Rottweilers are powerful and loyal dogs that have a long history of working as guardians, herders, and companions. They are known for their confidence, intelligence, courage, and affectionate and playful nature with their family. Rottweilers are not a breed for everyone, as they require early socialization, consistent training, and regular exercise to thrive. However, a Rottweiler might be the right dog for you if you are looking for a devoted and protective friend who will always be by your side.
This article will cover everything you need to know about the Rottweiler dog breed, including their temperament, history, health, appearance, types, and more. Whether you own a Rottweiler, are considering getting one, or just like learning about dogs, this guide will help you understand and appreciate this amazing breed.
History of the Rottweiler
The Rottweiler is one of the oldest surviving dog breeds, dating back to Roman times. Drover dogs, such as the Molossian (An ancient and extinct breed common in the Roman empire), are thought to be the ancestors of Rottweilers. They were large, powerful, and courageous dogs that could cope with harsh conditions and long distances. “Droving” essentially means “driving stock” and is how cattle would get to market or across the Alps with the Roman legions. These dogs were also used to guard the camps and the livestock from predators and thieves.
As the Roman Empire expanded, these dogs reached different regions and mixed with the local dogs. One of these regions was Rottweil, a town in southern Germany, where the dogs became known as Rottweiler Metzgerhund, meaning Rottweil butcher’s dogs. The butchers of Rottweil used these dogs to drive and guard their cattle and pull carts loaded with meat and other goods to the market. The dogs also carried money pouches around their necks for safekeeping.
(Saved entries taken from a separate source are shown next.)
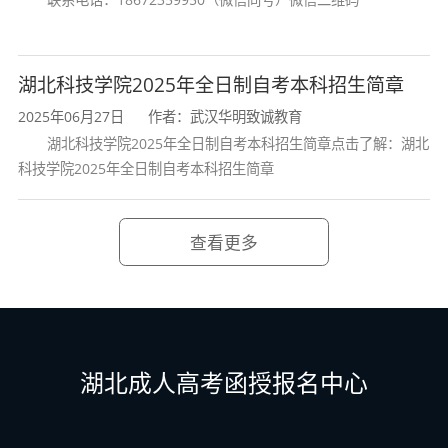
是否已经毕业并获取毕业证书；②上网核实
或查实外语通过情况真实有效；③毕业论文
成绩是否≧75分；④学位论文审核是否合
格；⑤提交的各项材料是否齐备且真实准
湖北科技学院2025年全日制自考本科招生简章
确。
2025年06月27日
作者：武汉华明致诚教育
3.
助学单位
报送材料。
各助学单位汇
湖北科技学院2025年全日制自考本科招生简章点击了解：湖北
总、整理通过预审的申请人名单及各项申请
科技学院2025年全日制自考本科招生简章
材料（纸质和电子材料全套），
于202
5
年
5
月
23
日前
报送至自学考试办公室审核。
4.学院审核推荐。
学院党政联席会议研
查看更多
究，向校学位评定委员会报送建议授予学士
学位的学生名单和申请材料。
5.校学位评定委员会审定。
五、自学考试办公室联系方式
办公室地址：湖北工业大学工程1号
楼-403
湖北成人高考函授报名中心
联系电话：027-59750715
电子邮箱：18300671@qq.com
After all, who was going to approach this dog and steal its money?
The Rottweiler was a versatile and valuable dog that its owners highly regarded. However, with the advent of railroads and industrialization in the 19th century, the need for drover dogs declined and the Rottweiler’s population dwindled. The breed was at risk of extinction until a group of enthusiasts revived its interest and established the first Rottweiler club in Germany in 1914.
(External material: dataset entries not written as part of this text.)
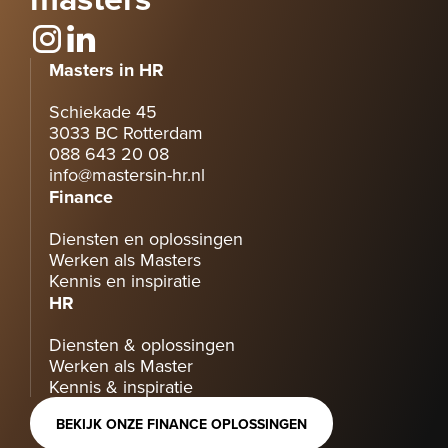
Masters in HR
Schiekade 45
3033 BC Rotterdam
088 643 20 08
info@mastersin-hr.nl
Finance
Diensten en oplossingen
Werken als Masters
Kennis en inspiratie
HR
Diensten & oplossingen
Werken als Master
Kennis & inspiratie
BEKIJK ONZE FINANCE OPLOSSINGEN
The Rottweiler soon proved its worth as a working dog in various roles, such as guard dog, police dog, military dog, rescue dog, and service dog. The breed also gained popularity as a companion dog for its loyalty, intelligence, and courage. The Rottweiler was officially recognized by the American Kennel Club in 1931 and has since become one of the most popular breeds in the United States and around the world.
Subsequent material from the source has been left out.